No remate desta nota de leitura, é forçoso referir que as cartas foram dirigidas por Luiz Pacheco a Raposo Nunes, conhecido “poeta, editor e livreiro” de Setúbal, e que Cândido Franco não limitou o enfoque a uma área restrita de ligações e horizontes de pesquisa. É possível ficar a saber-se da existência, real ou virtual, de pessoas como Raposo Nunes, Fernando Madureira, José Manuel Capêlo, Carlos César, Pedro Mexia, Jaime Salazar Sampaio, Henrique Manuel, para só citar algumas, a par de nomes mais conhecidos e reconhecidos como Agostinho da Silva, Natália Correia, António Lobo Antunes, etc.; toparmos Prado Coelho, Inês Pedrosa e José Cardoso Pires em pose não muito edificante no quadro do que Pacheco considera “uma máfia”; lidarmos com as ondas de choque suscitadas pela proposta, na Universidade de Évora, do nome de Pacheco para Prémio Vergílio Ferreira, que acabou por ir para Maria Velho da Costa, “uma repetente de bolsas, bolas e prémios”; reavivarmos na memória o escândalo do exercício de literatura comparada trazido à colação, o tal de que resultou o arrefecimento das relações entre Fernando Namora e Vergílio Ferreira; depararmo-nos com a “definição”, por LP, de David-Mourão Ferreira como putain respecteuse, (a que o visado, acrescento eu, reagiu com grande sentido de humor)… Além destas, esperam o leitor muitas outras singularidades, próprias de um modo peculiar de deixar sulco no mundo, comentadas sem pruridos moralistas por mediador credenciado. E com o aliciante de, neste assaz original retorno ao universo de Pacheco (da experiência vivida à experiência literária), a truculência deste último e a desenvoltura jocosa de Cândido Franco, que em bastos momentos se distendem e completam, não se acanharem a fazer gala, consoante os alvos, de uma pontaria a muitos títulos invejável.
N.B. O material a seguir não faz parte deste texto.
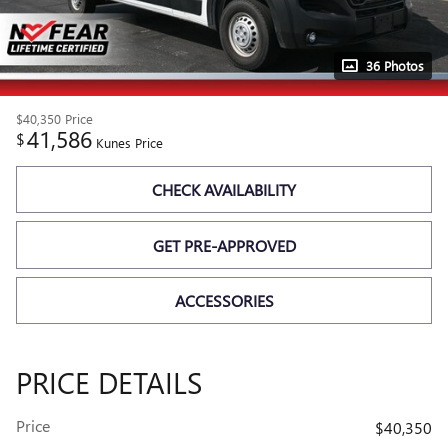
36 Photos
$40,350
Price
41,586
$
Kunes Price
CHECK AVAILABILITY
GET PRE-APPROVED
ACCESSORIES
PRICE DETAILS
Price
$40,350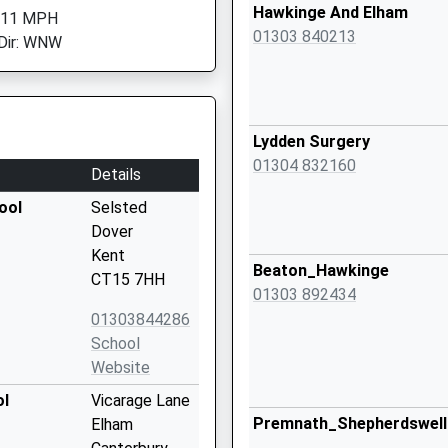
Hawkinge And Elham
: 11 MPH
01303 840213
Dir: WNW
Lydden Surgery
01304 832160
Details
ool
Selsted
Dover
Kent
Beaton_Hawkinge
CT15 7HH
01303 892434
01303844286
School
Website
ol
Vicarage Lane
Premnath_Shepherdswell
Elham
Nota: Na morte de Luiz Pacheco só achei uma forma de o homenagear: enviar para Triplov uma recensão que não chegou a ser inserida na publicação a que se destinava e que, por descaso meu, foi ficando de “remissa”, assim penalizando o autor estudado e o autor da colectânea, António Cândido Franco. De toda a maneira, que a recuperação deste atraso me seja ressalvada como aceno de despedida a Luiz Pacheco, um escritor cuja irreverência fez mossa na carcaça do nosso proverbial conformismo.